Using the Metric API¶
There are a few levels of complexity to the metric API. You’ve probably already seen keys such as ‘acc’ and ‘loss’ can
be used to reference pre-built metrics, so we’ll have a look at how these get mapped ‘under the hood’. We’ll also take a
look at how the metric decorator API
can be used to construct powerful metrics which report running
and terminal statistics. Finally, we’ll take a closer look at the MetricTree
and MetricList
which
make all of this happen internally.
Default Keys¶
In typical usage of torchbearer, we rarely interface directly with the metric API, instead just providing keys to the
Model such as ‘acc’ and ‘loss’. These keys are managed in a dict maintained by the decorator
default_for_key(key)
. Inside the torchbearer model, metrics are stored in an instance of
MetricList
, which is a wrapper that calls each metric in turn, collecting the results in a dict. If
MetricList
is given a string, it will look up the metric in the default metrics dict and use that instead. If
you have defined a class that implements Metric
and simply want to refer to it with a key, decorate it with
default_for_key()
.
Metric Decorators¶
Now that we have explained some of the basic aspects of the metric API, lets have a look at an example:
@metrics.running_mean
@metrics.mean
class BinaryAccuracy(metrics.Metric):
"""Binary accuracy metric. Uses torch.eq to compare predictions to targets. Decorated with a mean and running_mean.

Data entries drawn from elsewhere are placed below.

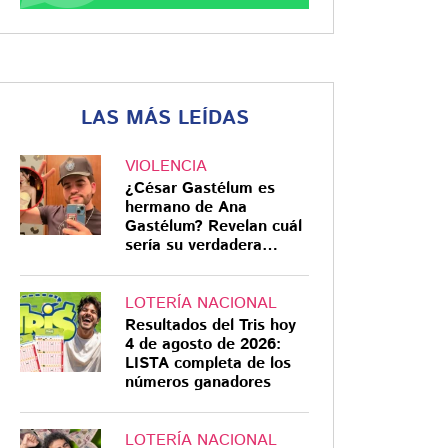
LAS MÁS LEÍDAS
VIOLENCIA
¿César Gastélum es
hermano de Ana
Gastélum? Revelan cuál
sería su verdadera
relación
LOTERÍA NACIONAL
Resultados del Tris hoy
4 de agosto de 2026:
LISTA completa de los
números ganadores
LOTERÍA NACIONAL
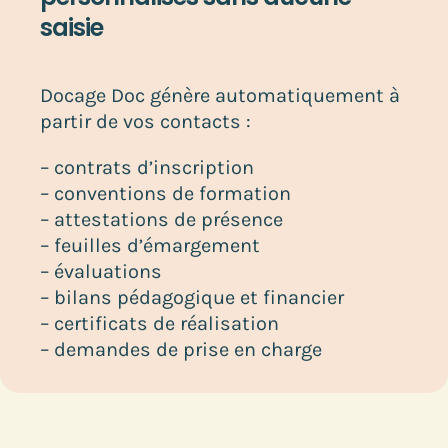
saisie
Docage Doc génère automatiquement à
partir de vos contacts :
– contrats d’inscription
– conventions de formation
– attestations de présence
– feuilles d’émargement
– évaluations
– bilans pédagogique et financier
– certificats de réalisation
– demandes de prise en charge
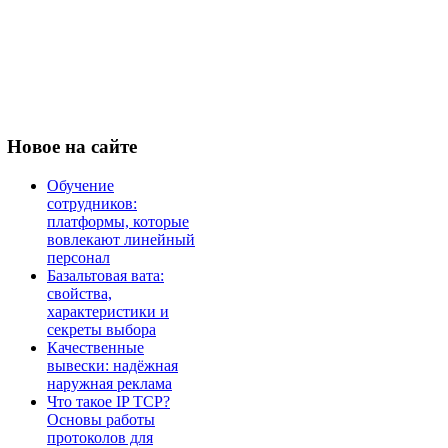
Новое
на сайте
Обучение
сотрудников:
платформы, которые
вовлекают линейный
персонал
Базальтовая вата:
свойства,
характеристики и
секреты выбора
Качественные
вывески: надёжная
наружная реклама
Что такое IP TCP?
Основы работы
протоколов для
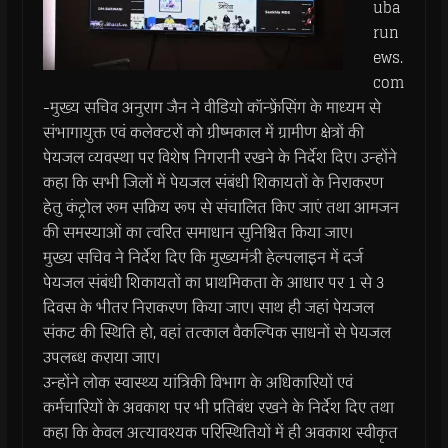
uba
run
ews.
com
-मुख्य सचिव अनुराग जैन ने वीडियो कॉन्फ्रेंसिंग के माध्यम से
संभागायुक्त एवं कलेक्टरों को ग्रीष्मकाल में ग्रामीण क्षेत्रों की
पेयजल व्यवस्था पर विशेष निगरानी रखने के निर्देश दिए। उन्होंने
कहा कि सभी जिलों में पेयजल संबंधी शिकायतों के निराकरण
हेतु कंट्रोल रूम सक्रिय रूप से संचालित किए जाएं तथा आमजन
की समस्याओं का त्वरित समाधान सुनिश्चित किया जाए।
मुख्य सचिव ने निर्देश दिए कि मुख्यमंत्री हेल्पलाइन में दर्ज
पेयजल संबंधी शिकायतों का प्राथमिकता के आधार पर 1 से 3
दिवस के भीतर निराकरण किया जाए। साथ ही जहां पेयजल
संकट की स्थिति हो, वहां तत्काल वैकल्पिक साधनों से पेयजल
उपलब्ध कराया जाए।
उन्होंने लोक स्वास्थ्य यांत्रिकी विभाग के अधिकारियों एवं
कर्मचारियों के अवकाश पर भी प्रतिबंध रखने के निर्देश दिए तथा
कहा कि केवल अत्यावश्यक परिस्थितियों में ही अवकाश स्वीकृत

Default for key: 'binary_acc'.
This is the definition of the default accuracy metric in torchbearer, let’s break it down.
mean()
, std()
and running_mean()
are all decorators which collect statistics about the underlying
metric. CategoricalAccuracy
simply returns a boolean tensor with an entry for each item in a batch. The
mean()
and std()
decorators will take a mean / standard deviation value over the whole epoch (by keeping
a sum and a number of values). The running_mean()

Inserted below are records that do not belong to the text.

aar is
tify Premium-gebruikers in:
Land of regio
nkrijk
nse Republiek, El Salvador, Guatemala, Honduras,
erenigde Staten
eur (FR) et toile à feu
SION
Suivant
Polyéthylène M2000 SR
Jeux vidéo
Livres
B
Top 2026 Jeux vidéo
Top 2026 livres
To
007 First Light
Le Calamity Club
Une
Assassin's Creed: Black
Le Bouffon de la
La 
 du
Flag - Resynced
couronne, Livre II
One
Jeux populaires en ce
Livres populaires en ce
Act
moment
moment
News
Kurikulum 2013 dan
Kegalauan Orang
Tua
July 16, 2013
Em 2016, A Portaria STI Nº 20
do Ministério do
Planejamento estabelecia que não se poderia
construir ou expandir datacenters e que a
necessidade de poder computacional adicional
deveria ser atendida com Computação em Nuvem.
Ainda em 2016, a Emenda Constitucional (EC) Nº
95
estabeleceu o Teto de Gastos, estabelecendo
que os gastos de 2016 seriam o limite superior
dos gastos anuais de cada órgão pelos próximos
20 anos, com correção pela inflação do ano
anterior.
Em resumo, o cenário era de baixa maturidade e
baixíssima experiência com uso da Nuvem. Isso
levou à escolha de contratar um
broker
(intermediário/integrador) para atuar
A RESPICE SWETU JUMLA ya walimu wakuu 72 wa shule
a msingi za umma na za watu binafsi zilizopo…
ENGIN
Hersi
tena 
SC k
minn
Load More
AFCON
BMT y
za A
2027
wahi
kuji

will collect a rolling mean for a given window size. That is,
the running mean is only computed over the last 50 batches by default (however, this can be changed to suit your needs).
Running metrics also have a step size, designed to reduce the need for constant computation when not a lot is changing.
The default value of 10 means that the running mean is only updated every 10 batches.
Finally, the default_for_key()
decorator is used to bind the metric to the keys ‘acc’ and ‘accuracy’.
Lambda Metrics¶
One decorator we haven’t covered is the lambda_metric()
. This decorator allows you to decorate a function instead
of a class. Here’s another possible definition of the accuracy metric which uses a function:
@metrics.default_for_key('acc')
@metrics.running_mean
@metrics.std
@metrics.mean
@metrics.lambda_metric('acc', on_epoch=False)
def categorical_accuracy(y_pred, y_true):
_, y_pred = torch.max(y_pred, 1)
return (y_pred == y_true).float()
The lambda_metric()
here converts the function into a MetricFactory
. This can then be used in the
normal way. By default and in our example, the lambda metric will execute the function with each batch of output
(y_pred, y_true). If we set on_epoch=True, the decorator will use an EpochLambda
instead of a
BatchLambda
. The EpochLambda
collects the data over a whole epoch and then executes the metric at
the end.
Metric Output - to_dict¶
At the root level, torchbearer expects metrics to output a dictionary which maps the metric name to the value. Clearly,
this is not done in our accuracy function above as the aggregators expect input as numbers / tensors instead of
dictionaries. We could change this and just have everything return a dictionary but then we would be unable to tell the
difference between metrics we wish to display / log and intermediate stages (like the tensor output in our example
above). Instead then, we have the to_dict()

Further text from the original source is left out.